Wall Street Journal – Colombia’s central-bank officials will meet on May 31 to discuss possible action on interest rates. While some key economic data including industrial production continue to disappoint, many analysts believe the bank will leave its key rate steady for a second straight month at 3.25%, which is the lowest benchmark interest rate this South American country has seen since early 2011.

Speaking at his office in downtown Bogota on Tuesday afternoon, Mr. Meisel suggested further rate reductions might not be necessary because of some “good signs” regarding Colombia’s economy, which will probably grow around 4.3% this year after expanding 4% in 2012 and 6.6% in 2011.

He pointed to consumer-expectations data that he said show consumers are regaining confidence. An economic stimulus plan announced last month by the government is also expected to help spur growth.

“Things seem to be picking up,” Mr. Meisel said. “Still, the data are not easy to read; one day you see positive information, but the next day other data are negative.”

The central bank lowered borrowing costs for five straight months starting in November, including a hefty 0.5 percentage-point rate reduction in March. Most private banks have passed these lower rates on to consumers, but the cheaper borrowing costs have so far done little to help the overall economy amid a drop in consumer spending and lower global prices for oil and coal, the country’s main exports.

Mr. Meisel, one of two new members appointed in March to Colombia’s seven-person central-bank board, said no decision has yet been made in terms of what the bank might do with interest rates, but any possible rate reduction would carry risks.

“What might happen ahead if we are overstimulating the economy? This is the main concern,” said Mr. Meisel, 59 years old, an economist with degrees from Yale and the University of Illinois, as well as Colombia’s Universidad de Los Andes.
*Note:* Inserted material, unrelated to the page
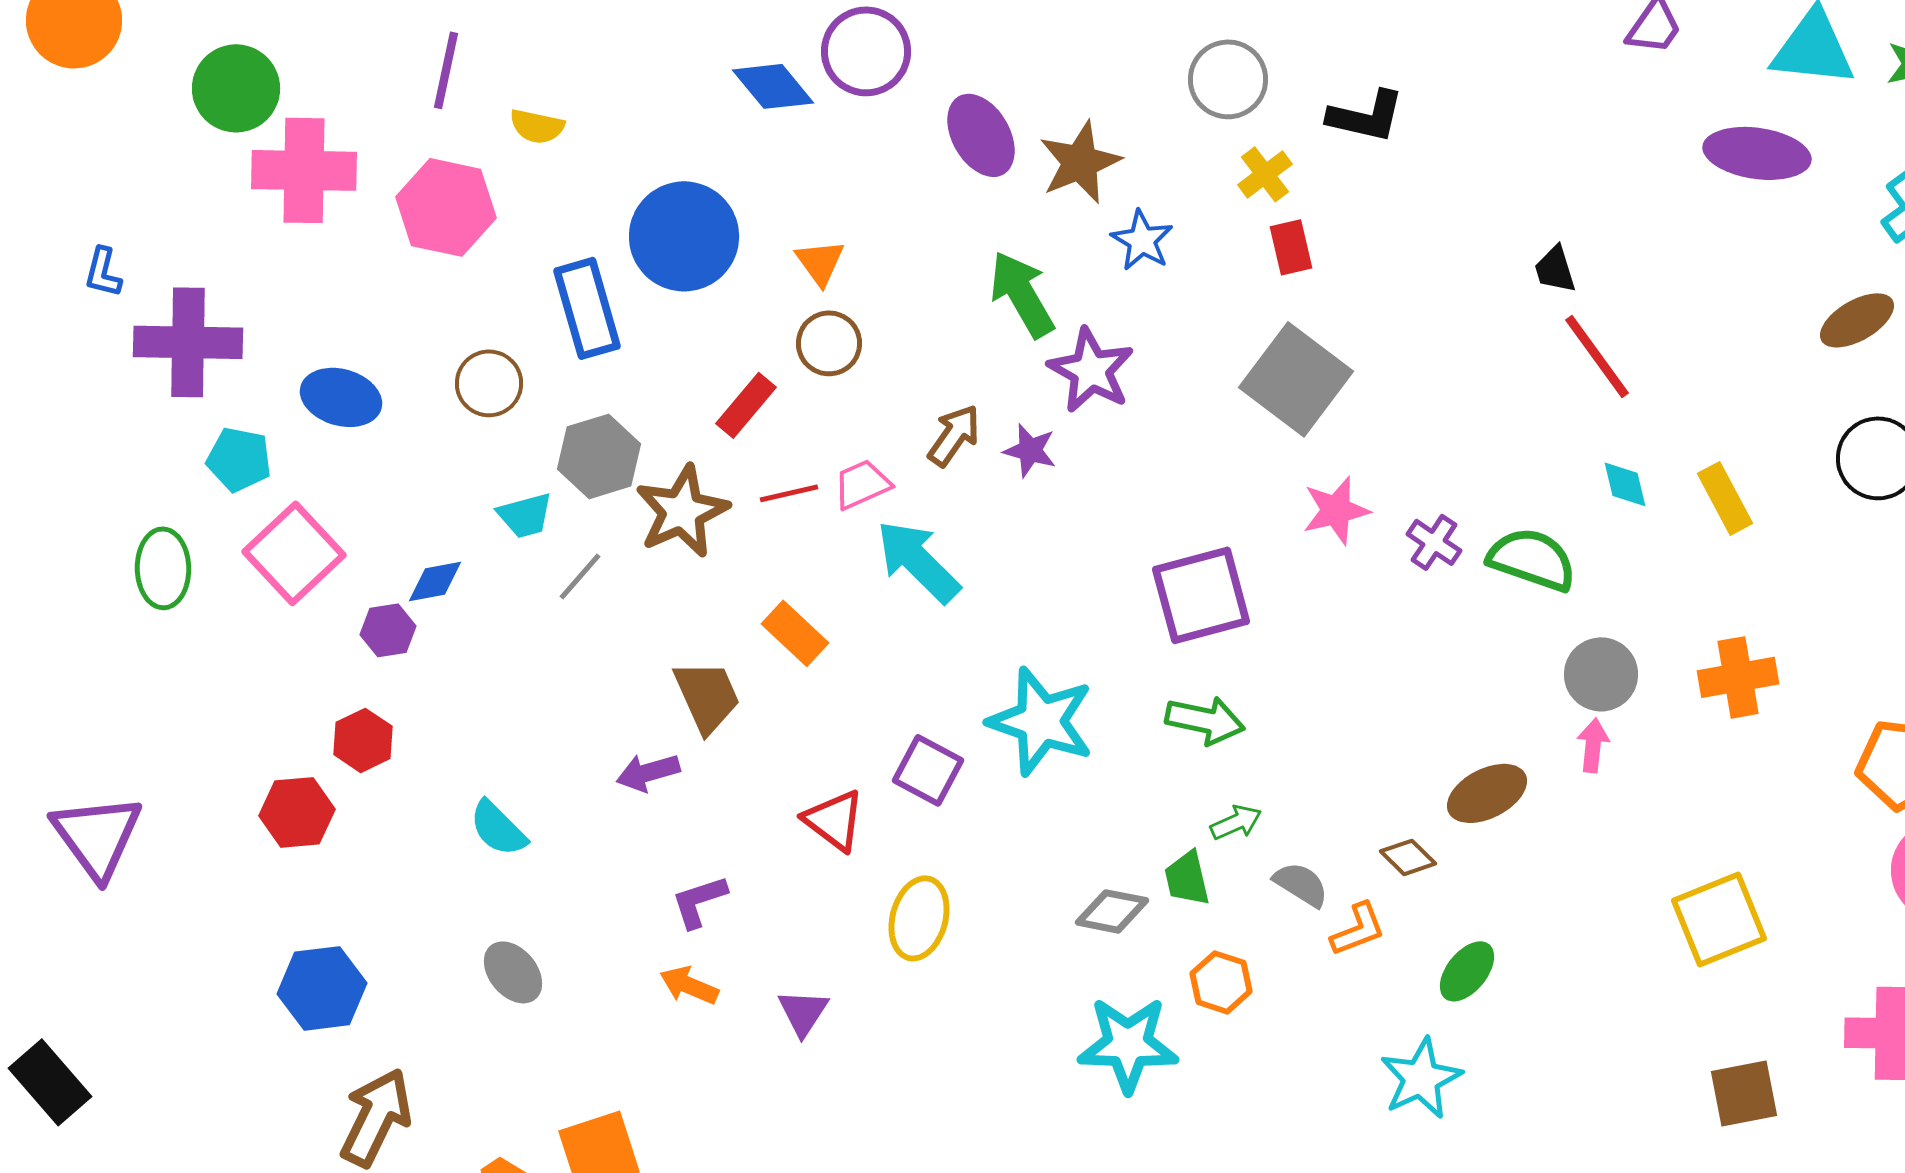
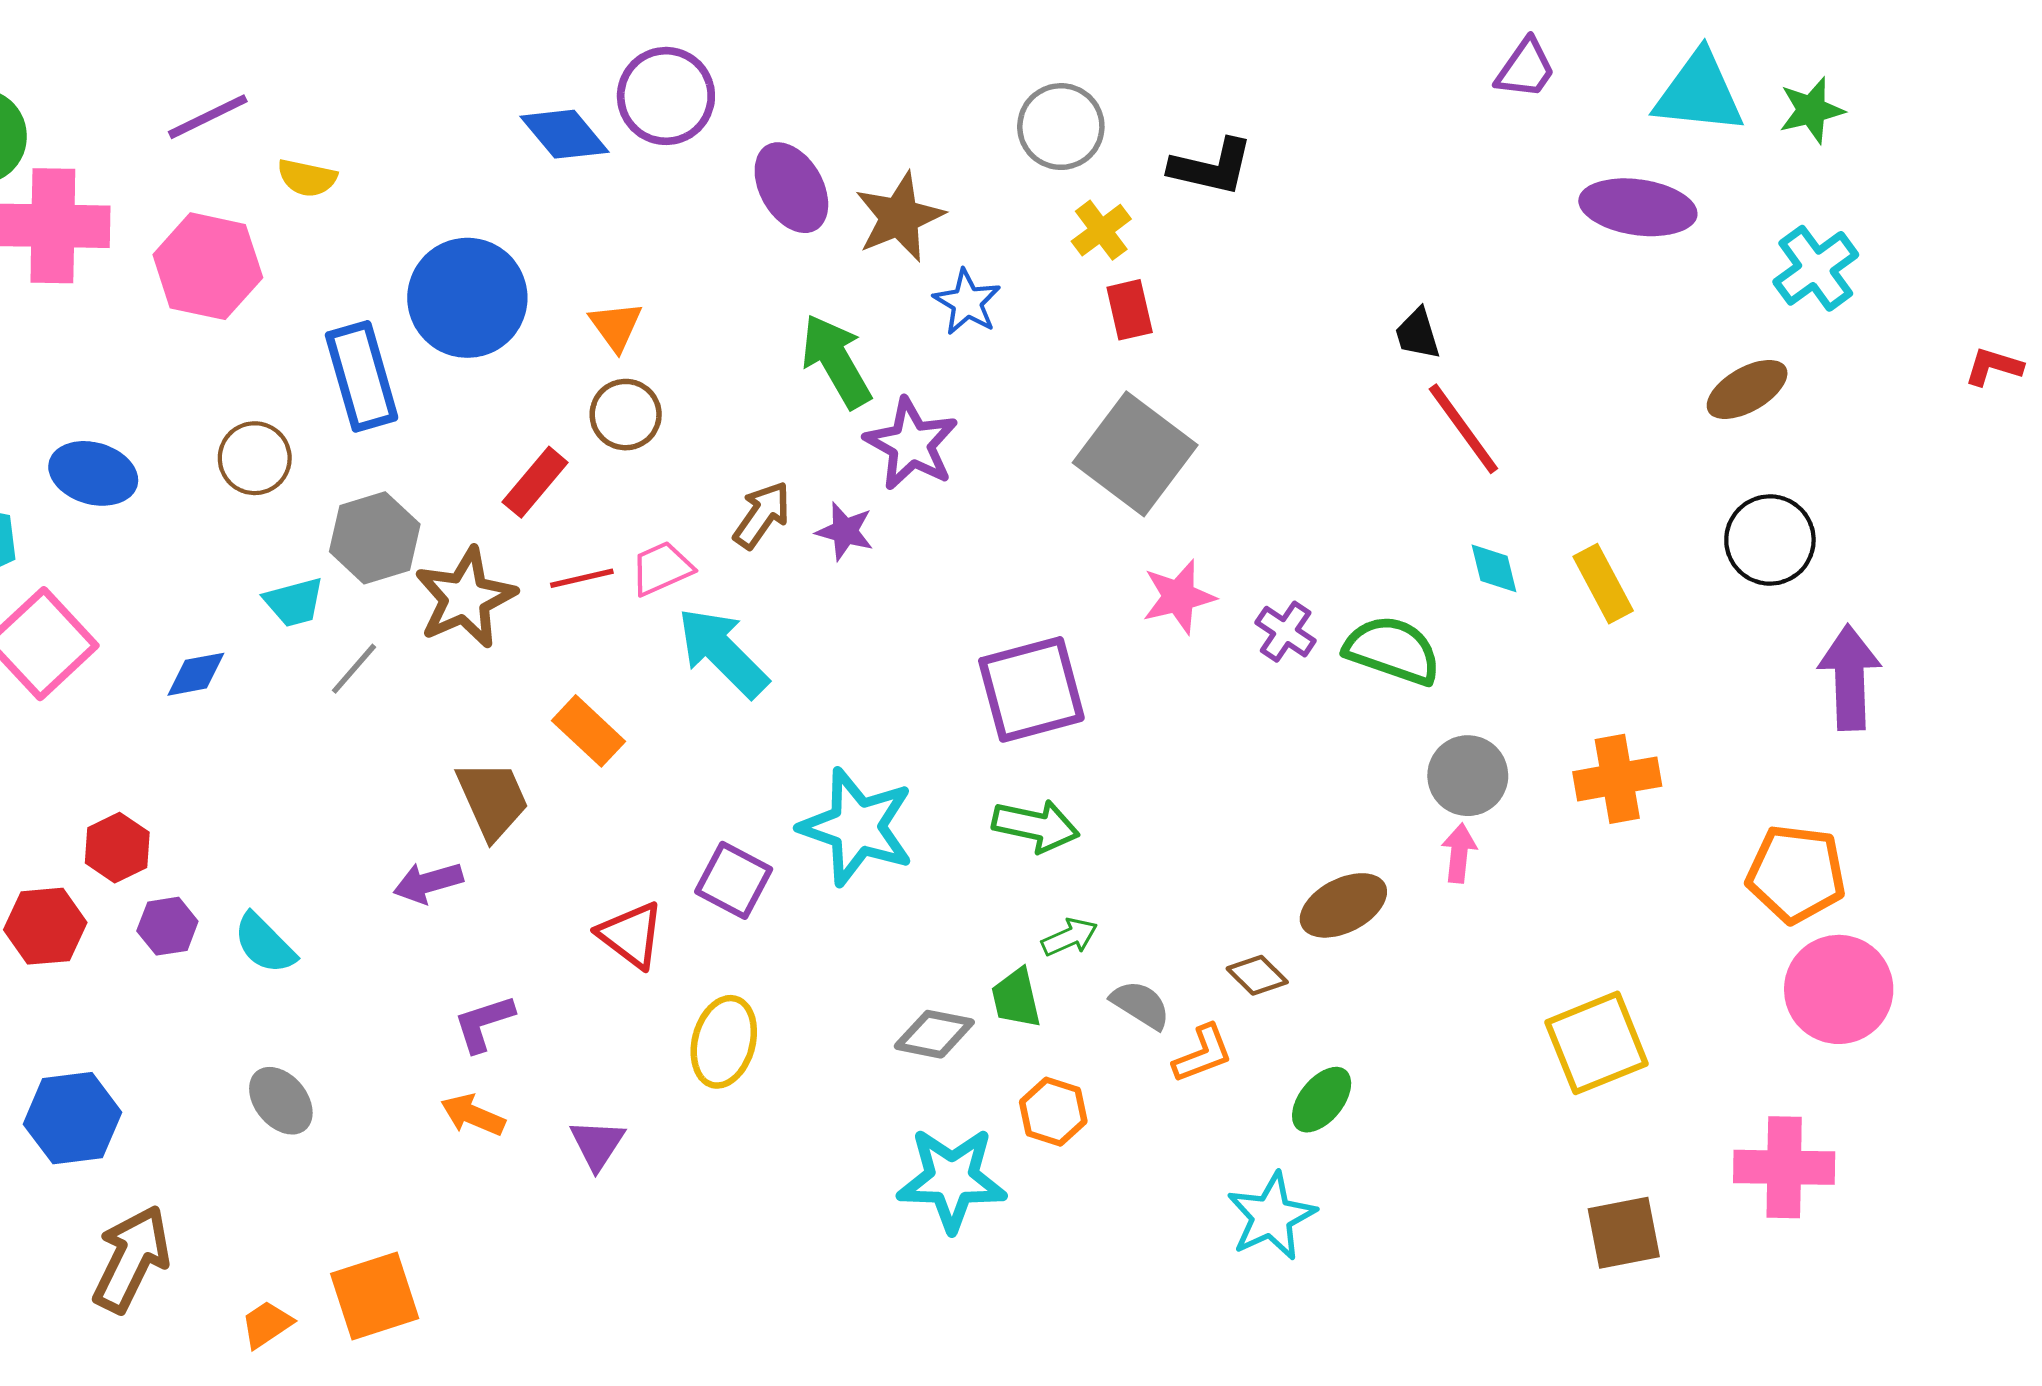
purple line: (446, 70) -> (208, 117), turned 52
purple hexagon: (388, 630) -> (167, 926), moved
His concerns about cutting rates too much come after neighboring Brazil’s central bank brought interest rates to historic lows, only to reverse course and begin raising interest rates last month as inflation took off. Critics say Brazil’s central bank had become too focused on spurring economic growth and didn’t pay enough attention to inflation, which is now at the high end of the bank’s target range of 2.5% to 6.5%.

Unlike Brazil, Colombia isn’t facing inflationary pressures. Annual consumer inflation is running at the low end of the central bank’s 2% to 4% target. Mr. Meisel said inflation probably won’t return to the bank’s midrange 3% target until the end of 2014.Some analysts argue that Colombia’s low inflation gives it the room to reduce interest rates at least one more time this year to spur consumer spending and help drive the economy higher.

While expressing confidence that Colombia’s oil-driven economy is starting to regain its footing, Mr. Meisel said the global economy continues to be a risk for Colombia.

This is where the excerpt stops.